Often we eat something that we think is low in calories and good for us, but when we read the package label there is a major (not so good) surprise waiting for us. Here are few examples of foods that appear to be healthy, but that you should probably avoid in your quest of losing weight and to get those muscles.
I love Yoghurt – especially Greek-style yoghurts. It offers more protein than other yogurts which is important to me for my post workout meals. It also has less carbs than other yogurts and if you buy the 2% or low-fat/fat-free version you bypass a lot of unnecessary calories which is good. So, grocery stores are now offering more and more Greek style yogurts, but you really have to read the labels. Costco had one of those try before you buy promotions, but when I look at the label the small yogurt cup had a total of 34 grams of sugar. What good is fat-free or low fat if it comes at the price of 34 grams of sugar. However, there are Greek style yogurts out there that offer taste and good health benefits without the extra sugar. Read the labels.

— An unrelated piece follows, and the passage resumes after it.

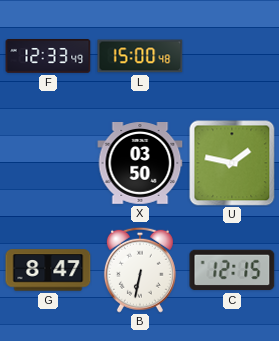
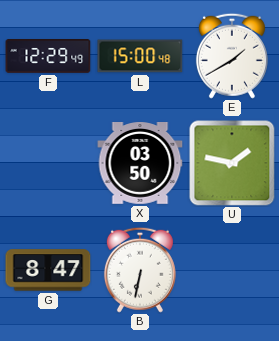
F: 12:33 -> 12:29
E: none -> 1:40
C: 12:15 -> none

Do you like Granola Cereal? It looks so yummy and it must be healthy, right?! Well, unfortunately in most cases it is not that good for you as you might think. Most Granola cereals are loaded with calories and fat. You can easily boost your breakfast calorie intake to 700-900 calories by eating a solid portion of Granola Cereal with milk. That is already a huge hit against your overall suggested daily calorie intake.
Diet Sodas – enjoy the real deal just with less calories. It is true that diet sodas have less or no calories. However, studies have shown that the sweetener used in diet sodas increases the cravings for real sugar dramatically. The University of Texas Health Science Center discovered that people who drink artificially sweetened beverages (Diet Coke, Diet Pepsi, etc.) gained more weight than those who didn’t have these type of drinks. So, get rid of these and reduce your risk of gaining weight when you actually want to lose it.
Serving sizes – the best thing to compare meals and calories. Ehm, this is plain wrong. Nothing regulates what a serving size is. Each manufacturer can define its own serving size for a specific food. The results are often unreasonably small serving sizes which in return means lower amounts of sodium, fat, sugar, and overall calories. The consumer is mislead and might eat actually much more of the food because of this. I looked at some pretty nice looking Italian 5 Cheese Lasagna at a grocery store. Each serving had only 300 calories, but then I checked how many servings this container actually would have. The number was 17! I looked at the size of the food container and this would feed maybe 2 average people and you would be splitting roughly 5,000 calories between these 2 average people.
Conclusion: Are you surprised about these hidden diet traps? You think are eating healthy, but in reality you are not. It is no surprise that the food industry does not want you to know about these issues and many other ones I have not even talked about in this brief article. Definitely make it a habit to read the food labels when buying food. Look at the definition of a serving size that should be printed on the label. Some foods are simply bad for you and they do not get better by making the serving size smaller.